In the mapping file above, you can see that for all FSItems except for „111100" and „316000", ProfitCenter „YB900" and ControllingArea „A000" will be written in table ACDOCU when the source file and mapping file are uploaded. The exception is related to the level 1 rule rows on the „Mapping ProfitCenter" tab.
The example uses mapping file input/output columns and text columns. Here is the difference between using an input/output column and a text column: You use text columns in intermediary mapping steps but their values are not written into the ACDOCU table. Input/output columns write their value in their output column into the ACDOCU table.
The mapping example above explains the syntax of functions CLEAN and REPLACE.
With the help of the "REPLACE" function, all Input column dimension values of the "FLOW" dimension are checked, and the first character "F" of these values is replaced by "9" in the Output column dimension values of the "Subitem" dimension. In our scenario, "F15" is therefore transformed into "915".
The exception from this rule is the Input column dimension value "FYB10". Here the character "F" is removed, so the Output column dimension value is transformed into "YB10".
Finally, if the Input dimension value of the "FLOW" Input column dimension is empty in the source file, the "Subitem" Output column dimension value is transformed into "900".
Make sure you stick to the mandatory formats when setting up a mapping file.

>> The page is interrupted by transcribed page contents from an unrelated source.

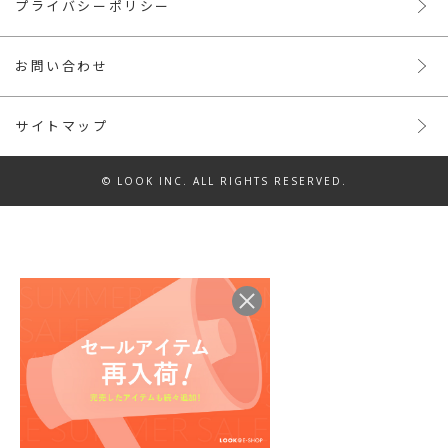
プライバシーポリシー
お問い合わせ
サイトマップ
© LOOK INC. ALL RIGHTS RESERVED.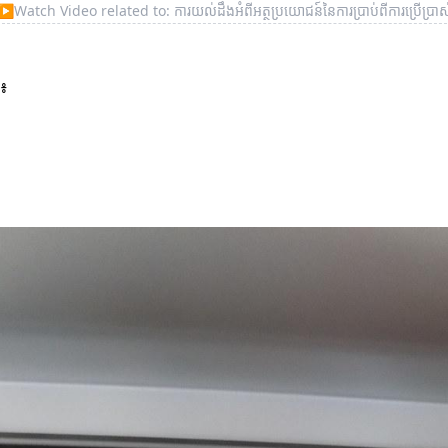
▶
Watch Video related to: ការយល់ដឹងអំពីអត្ថប្រយោជន៍នៃការប្រាប់ពីការប្រើប្រាស
ម៖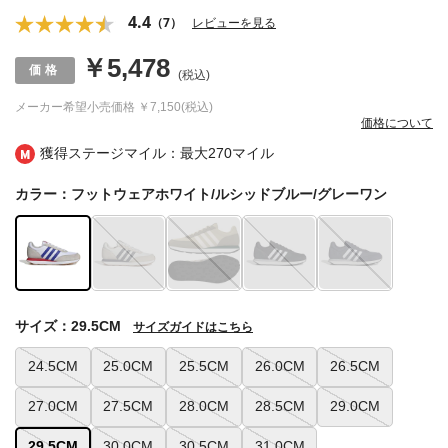
4.4
（7）
レビューを見る
￥5,478
(税込)
メーカー希望小売価格
￥7,150(税込)
価格について
獲得ステージマイル：最大
270マイル
カラー：フットウェアホワイト/ルシッドブルー/グレーワン
サイズ：29.5CM
サイズガイドはこちら
24.5CM
25.0CM
25.5CM
26.0CM
26.5CM
27.0CM
27.5CM
28.0CM
28.5CM
29.0CM
29.5CM
30.0CM
30.5CM
31.0CM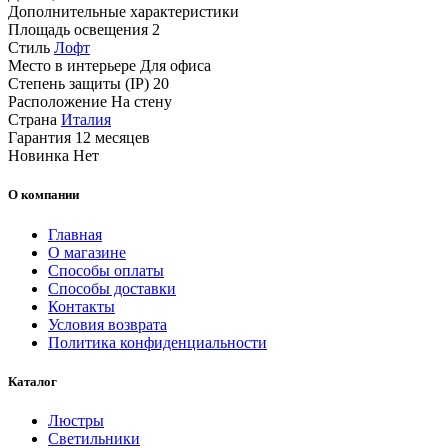
Дополнительные характеристики
Площадь освещения
2
Стиль
Лофт
Место в интерьере
Для офиса
Степень защиты (IP)
20
Расположение
На стену
Страна
Италия
Гарантия
12 месяцев
Новинка
Нет
О компании
Главная
О магазине
Способы оплаты
Способы доставки
Контакты
Условия возврата
Политика конфиденциальности
Каталог
Люстры
Светильники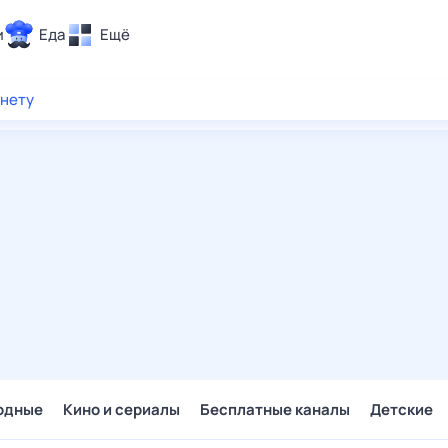
и
Еда
Ещё
Почта
рнету
ия и отдых
Поиск
Погода
ТВ-программа
и и тренды
 ситуации
 вместе
Помощь
одные
Кино и сериалы
Бесплатные каналы
Детские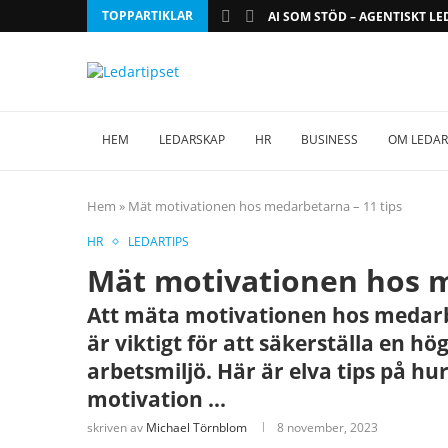
TOPPARTIKLAR
AI SOM STÖD – AGENTISKT L
HEM
LEDARSKAP
HR
BUSINESS
OM LEDAR
Hem
»
Mät motivationen hos medarbetarna – 11 tips
HR
LEDARTIPS
Mät motivationen hos m
Att mäta motivationen hos medarb
är viktigt för att säkerställa en hö
arbetsmiljö. Här är elva tips på hu
motivation ...
skriven av
Michael Törnblom
8 november, 2023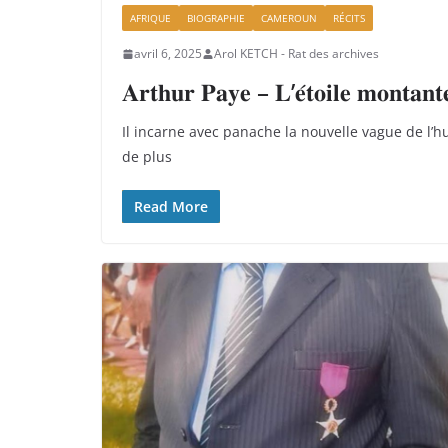
AFRIQUE
BIOGRAPHIE
CAMEROUN
RÉCITS
avril 6, 2025
Arol KETCH - Rat des archives
𝐀𝐫𝐭𝐡𝐮𝐫 𝐏𝐚𝐲𝐞 – 𝐋’𝐞́𝐭𝐨𝐢𝐥𝐞 𝐦𝐨𝐧𝐭𝐚𝐧𝐭
Il incarne avec panache la nouvelle vague de l
de plus
Read More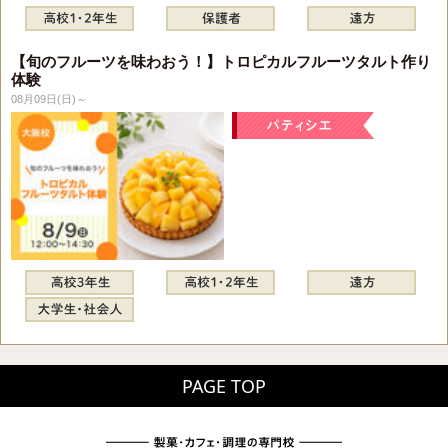
【旬のフルーツを味わおう！】トロピカルフルーツタルト作り
体験
08月09日(日)～
PAGE TOP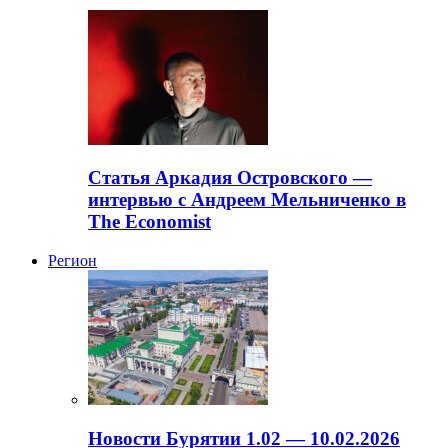
Статья Аркадия Островского —
интервью с Андреем Мельниченко в
The Economist
Регион
Новости Бурятии 1.02 — 10.02.2026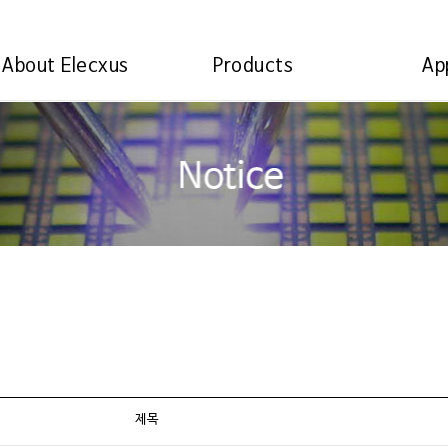
About Elecxus
Products
Ap
제목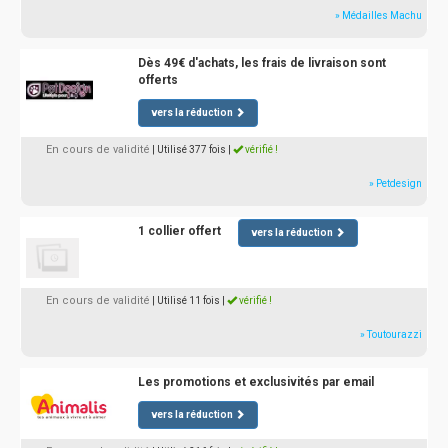
» Médailles Machu
Dès 49€ d'achats, les frais de livraison sont
offerts
vers la réduction
En cours de validité
| Utilisé 377 fois
|
vérifié !
» Petdesign
1 collier offert
vers la réduction
En cours de validité
| Utilisé 11 fois
|
vérifié !
» Toutourazzi
Les promotions et exclusivités par email
vers la réduction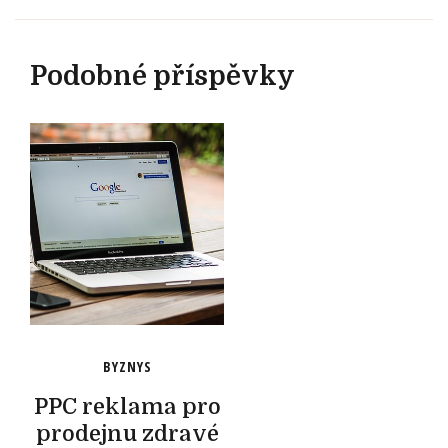
Podobné příspěvky
BYZNYS
PPC reklama pro
prodejnu zdravé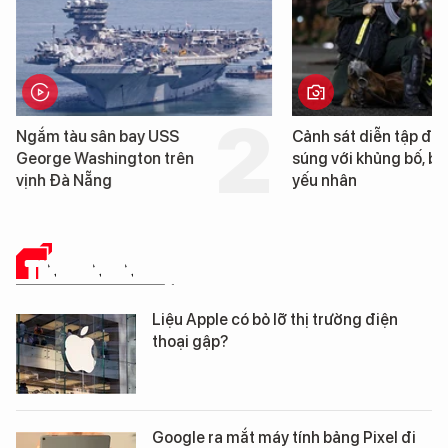
tàu sân bay USS
Cảnh sát diễn tập đấu
e Washington trên
súng với khủng bố, bảo vệ
Đà Nẵng
yếu nhân
TIN CÔNG NGHỆ
Liệu Apple có bỏ lỡ thị trường điện
thoại gập?
Google ra mắt máy tính bảng Pixel đi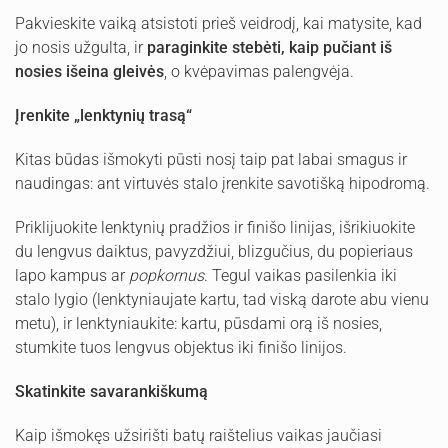
Pakvieskite vaiką atsistoti prieš veidrodį, kai matysite, kad
jo nosis užgulta, ir
paraginkite stebėti, kaip pučiant iš
nosies išeina gleivės
, o kvėpavimas palengvėja.
Įren
kite
„
lenktynių trasą
“
Kitas būdas išmokyti pūsti nosį taip pat labai smagus ir
naudingas: ant virtuvės stalo įrenkite savotišką hipodromą.
Priklijuokite lenktynių pradžios ir finišo linijas, išrikiuokite
du lengvus daiktus, pavyzdžiui, blizgučius, du popieriaus
lapo kampus ar
popkornus
. Tegul vaikas pasilenkia iki
stalo lygio (lenktyniaujate kartu, tad viską darote abu vienu
metu), ir lenktyniaukite: kartu, pūsdami orą iš nosies,
stumkite tuos lengvus objektus iki finišo linijos.
Skatinkite savarankiškumą
Kaip išmokęs užsirišti batų raištelius vaikas jaučiasi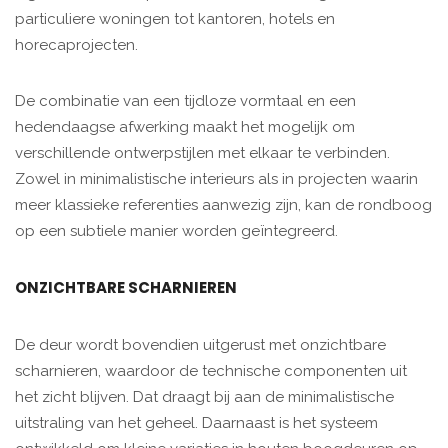
particuliere woningen tot kantoren, hotels en
horecaprojecten.
De combinatie van een tijdloze vormtaal en een
hedendaagse afwerking maakt het mogelijk om
verschillende ontwerpstijlen met elkaar te verbinden.
Zowel in minimalistische interieurs als in projecten waarin
meer klassieke referenties aanwezig zijn, kan de rondboog
op een subtiele manier worden geïntegreerd.
ONZICHTBARE SCHARNIEREN
De deur wordt bovendien uitgerust met onzichtbare
scharnieren, waardoor de technische componenten uit
het zicht blijven. Dat draagt bij aan de minimalistische
uitstraling van het geheel. Daarnaast is het systeem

For example, the output column dimension values of "FiscalPeriod" must contain three digits when you set up the mapping file. In the mapping example, you reach this using the "RIGHT" function.
The figure, Example for the Conversion of a Period Dimension, shows another way you can convert the source format of a period dimension into three digits, complying with the target format needed for "FiscalPeriod" in the ACDOCU table.
The figure, COMPLETE, CONCAT, and FIXED Function Syntax, shows the COMPLETE, CONCAT, and FIXED functions that can be used in mapping files and how to set up their function syntax.
The figure, MID and REPT Function Syntax, shows the MID and REPT functions that can be used in mapping files and how to set up their function syntax.
The figure, SUBSTITUTE and TRIM Function Syntax, shows the SUBSTITUTE and TRIM functions that can be used in mapping files and how to set up their function syntax.